Ascites has a high sensitivity, 94.3% (95%CI: 87.2–98.1); however with very low specificity, 23.7% (95%CI: 16.8–31.7). These findings are similar to those reported by Thomopoulos et al. (sensitivity: 95%; specificity: 37% [36]. Similarly, earlier in 1999 another study reported that ascites had a higher sensitivity of 100% in predicting esophageal varices however with a low specificity of 51% [39]. Compared to findings from a study by Zein and colleagues, low serum albumin levels in our study had similar sensitivity (52.3%; (95%CI: 41.3–63.0) vs. 52%) and a slightly lower specificity, (49.8%; (95%CI: 40.9–58.3) vs.69%) in predicting esophageal varices [12]. But also Khan and colleagues a similar sensitivity of 53.25% to our study with a much higher specificity of 91% [40].

This study is liable to some limitations. Being a single-center study the results from this study may not be generalizable. But also the cross-sectional nature of this study limits the understanding and assessment of the temporal sequence of events in this subgroup of patients. However, this is the first study assessing the prevalence of esophageal varices and its predictors among newly diagnosed cirrhotic patients before overt bleeding in Tanzania where endoscopic services are still scarce and readily expensive for routine use.

Conclusions

In conclusion, this study shows that esophageal varices are prevalent among patients diagnosed with liver cirrhosis, with a predominance of large varices that are at risk of bleeding. The performance of most non-invasive parameters can’t replace the paramount importance of endoscopy among patients who are newly diagnosed with liver cirrhosis.
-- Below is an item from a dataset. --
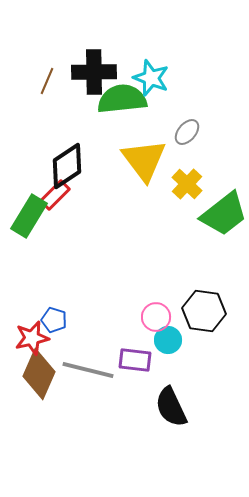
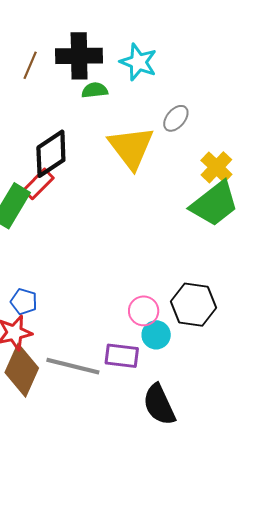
green semicircle: (122, 99) -> (95, 90), moved, size x0.5
yellow cross: (187, 184) -> (216, 167), moved
blue pentagon: (54, 320) -> (24, 302), moved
Although a large proportion of patients did not have varices at diagnosis of cirrhosis, the predictors identified in this study could significantly augment the selection and prioritization of patients who might need immediate scoping. Patients with increased age, increased portal vein diameter, increased splenic diameter, ascites and advanced liver disease by Child-Pugh score are more likely to have esophageal varices and thus can benefit from prioritized endoscopic examination and appropriated primary prophylaxis.